第198話 想いを掴むもの(1)

 セレスティーノもまた、事態収拾のために駆り出されていた。

 最近、アルテラが神民病院に頻繁に出入りしているという情報を入手していたセレスティーノは神民病院の人魔から片付けようと思い立った。

 あわよくばアルテラにいいところを見せようという魂胆である。

 アルダインの権力を手中に収めるために、まず、その娘であるアルテラを手に入れようと常々考えていた。
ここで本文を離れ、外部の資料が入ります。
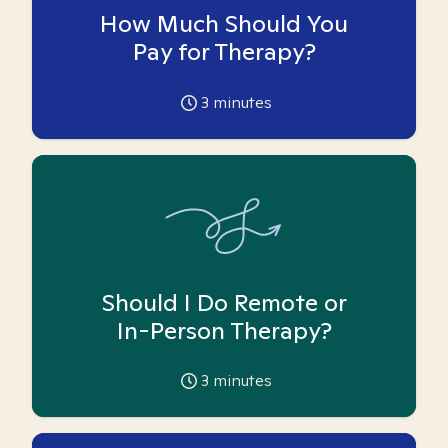
How Much Should You
Pay for Therapy?
3
minutes
Should I Do Remote or
In-Person Therapy?
3
minutes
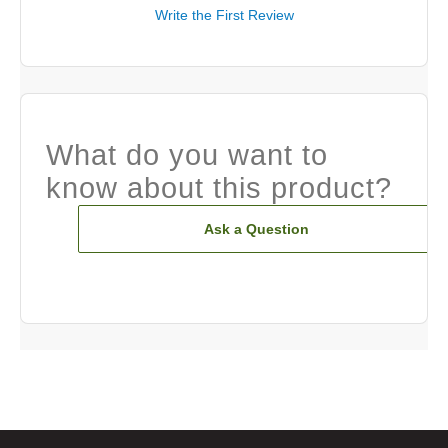
Write the First Review
What do you want to
know about this product?
Ask a Question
 アルテラが緑女であることは、百も承知のうえでである。

 セレスティーノにとってアルテラは権力を得るための道具であって、女ではない。

 伴侶となっても子供などもうけるつもりは全くなかった。

 そのため、緑女であろうがなんであろうが、特に問題ではなかった。

 まぁ、女には困っていないセレスティーノの考えなんてそんなところである。


 神民病院に近づくにつれ、人魔の数が増していく。

 まるで、人魔たちの目的地が神民病院であるかのようである。

「くそ、こんなに人魔が集まっていれば、アルテラさまに何かあったらどうするんだ。私の将来プランがくるってしまう」

 次々と剣を振り人魔を駆逐するセレスティーノ。

 そんな彼の頭上を一つの大きな影が通り過ぎた。

 ――何だ! あの影は!

 咄嗟に空を見上げる。

 人魔とは、明らかに異なる異質な影

 ――まさか! 魔人か!

 嫌な予感がよぎった。

 コレは、魔人に仕組まれたことなのか?

 ならばその元凶を潰すのみ。

 セレスティーノは、人魔に目もくれず、その影を追った。


 大きな影は向き合って2棟ある病院建物の一つの屋上で動きを止めた。

「どうやら、人魔たちはここに集まってきているようで正解か! さてさて、何が原因かな?」

 オオカミの魔人、すなわち、スグルは、月明かりで眼下に広がる中庭をくまなく見渡した。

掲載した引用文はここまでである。